Hello! Hi. Hey there. Yo! First time at Alf’s Rehab and Tea? Well you’re in for it! Best decision you’ll ever regret making this week, but don’t worry – we’ll be here, makin’ sure you don’t sip another brew the whole time. You’re a regular? Ehhh, sit down and shaddap.
This week we get a little hypothetical, a little philosophical. Get those brains of yours thinkin’ and crankin’ – you might need those imaginations to stretch beyond your craniums!
Alilly Greco: Can I mate with Stranger?
Alf: What is this, Match.com? Stranger’s a free Steef – just as much of a free bird as you are. We’re not just auctioning him off here – he’s no Mudokon slave.

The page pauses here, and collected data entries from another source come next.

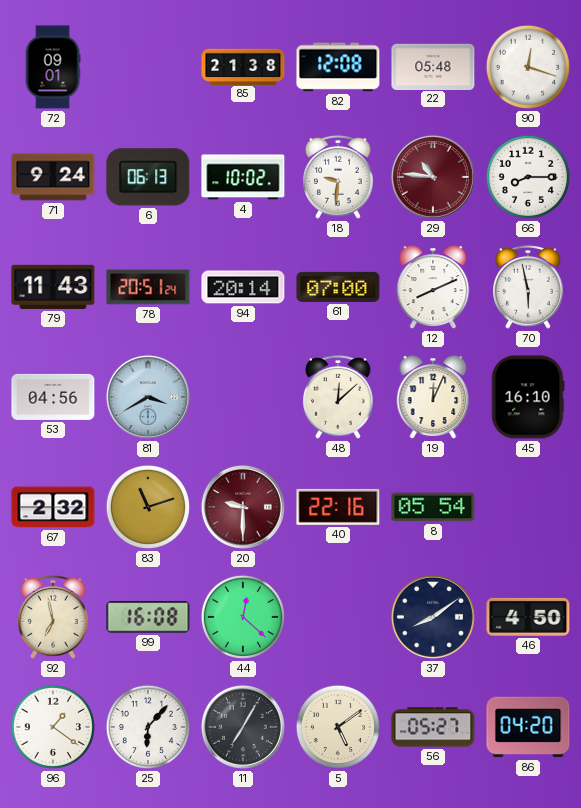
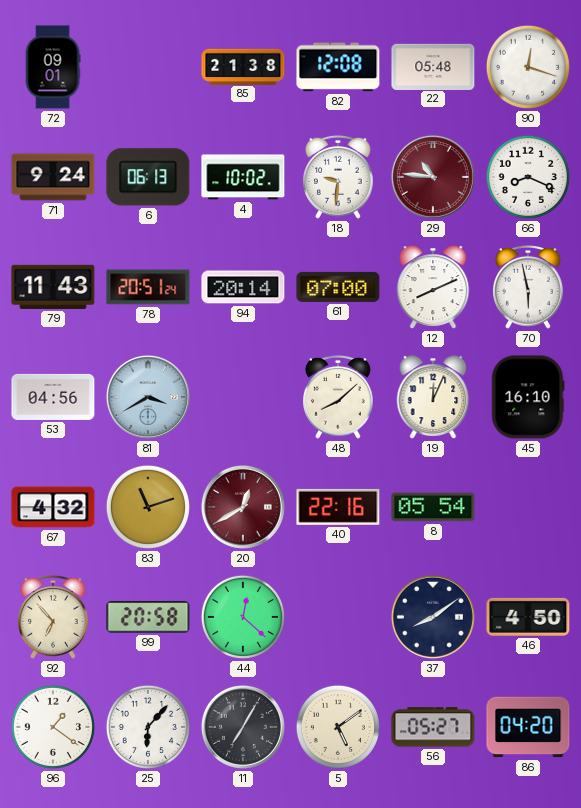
66: 8:15 -> 8:19
48: 12:08 -> 8:08
67: 2:32 -> 4:32
20: 9:30 -> 12:40
92: 6:58 -> 6:53
99: 16:08 -> 20:58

But if you’re asking about logistics of having a Steef’s child? It depends on a few things. Is it legal in your country to mate with a Steef? Must you be married first? And is your body equipped to hold a Steef embryo? What is the birthing process like for your species hybridized with a Steef’s? These are some things to look into. Check with your local Vykker for details.

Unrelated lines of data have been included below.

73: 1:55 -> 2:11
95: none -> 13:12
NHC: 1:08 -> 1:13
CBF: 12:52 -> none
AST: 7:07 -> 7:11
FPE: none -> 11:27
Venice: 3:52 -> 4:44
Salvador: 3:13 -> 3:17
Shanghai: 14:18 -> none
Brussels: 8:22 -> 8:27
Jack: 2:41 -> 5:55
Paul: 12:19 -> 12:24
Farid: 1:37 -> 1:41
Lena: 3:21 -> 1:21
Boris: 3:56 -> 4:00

Ricardo: Why are Sligs called Sligs and Glukkons called Glukkons?
Alf: A Slig is a Slig because it’s a Slig. And a Glukkon’s a Glukkon because it’s a Glukkon. You’re a Ricardo because that’s what Ricardos are, amirite? But would the beating of Slig feel so brutal if a Slig went by any other name? Would Glukkons’ greed be so solipsistic if they weren’t called Glukkons? Would Meech Munchies be as delicious if we called them Fart Flurries? Is anybody listening? Is this thing on?
@DJWolf9000: #DearAlf Can you say what’s the real name of Stranger? And who was that octopus that was controlling the Sekto?
Alf: I’d love to tell ya what the real name of Stranger was but I don’t know it! He’s a stranger, a lone ranger… a masked Steef. He’s no “He-Who-Must-Not-Be-Named”… he just likes his privacy and probably has some trust issues. But what’s in a name? If you knew his name would that change how you feel about him? Maybe we love him because we don’t know too much about him… hmmm? (As for the octopus that was controlling the Sekto… that was Sekto. Sekto’s an oktigi who was using the Olden Steef’s body as a host to execute his villainous plans.)
Ok. My brains are hurting. I’m not so good at pushing the limits of the great wonders of the Oddworld Universe. I should stick to what I know. I need my fez. WHERE’S MY FEZ? It’s on my head? Hmph.